On Thursday, significant numbers of Auslan students staged a protest rally at Parliament House, and more questions followed in state parliament. Peter Hall has apologised about the misunderstanding created by the suggestion that the Deaf Society of NSW would deliver training in Victoria, and has promised to work with Kangan TAFE and other providers to ensure the continuation of these programs.

Despite this, the TAFE students are planning another protest on Wednesday (May 30), a Save Auslan courses website is under construction, T-shirts are being printed and a @SaveAuslanVIC Twitter account is active. Radio and television interviews have followed, and a heartfelt article appeared in The Age. In it, Karen McQuigg wonders how the Victorian government can axe the course when it has a clear commitment to the National Disability Plan and its own State Disability Plan, as well as an objective to “take new measures to protect the most vulnerable Victorians” and to “drive economic activity, productivity and jobs”.

It has always seemed to me that the complex reality of Australia’s deaf community as representing both a group of people living with a “disability” and as a uniquely Australian linguistic minority has simply proven too difficult for government to fully understand. Auslan is a sign language that has developed into a distinct variety from the British Sign Language brought to this country by deaf immigrants in the early 19th century, and thus represents a linguistic tradition that is almost as old as Australian English itself. While it was the language of instruction used in the first schools for deaf children established in 1860 in Sydney and Melbourne, it was later sidelined in deaf education for a significant part of the 20th century, and even at one point became a language that was only learnt in secret in the dormitories and playgrounds of residential deaf schools.
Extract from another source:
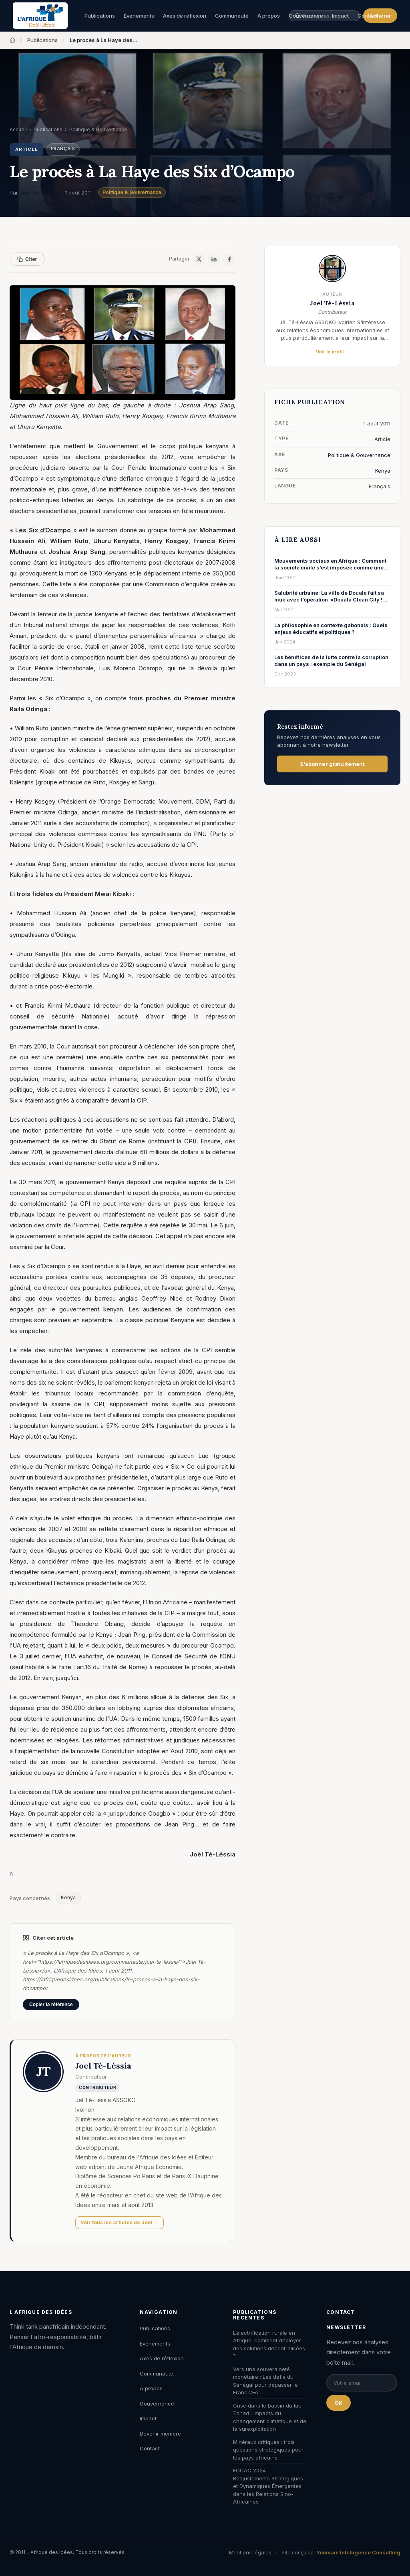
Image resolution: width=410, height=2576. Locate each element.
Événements (139, 15)
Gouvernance (157, 2403)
Auslan made a return to deaf education in the last two decades of the past century and at the same time, teaching Auslan as a second language began in earnest in TAFE colleges and at a small number of universities around the country. A printed and on-line dictionary of the language has been produced but much more work needs to be done. Curricula for teaching have become available, and an introductory textbook on Auslan linguistics has been published but no reference grammar has as yet been written, and much about Auslan structure and use remains undescribed. As a result, teaching Auslan and training Auslan/English interpreters remains a considerably under-resourced area, despite its importance for assisting to integrate and empower deaf people in the education system and in the workplace.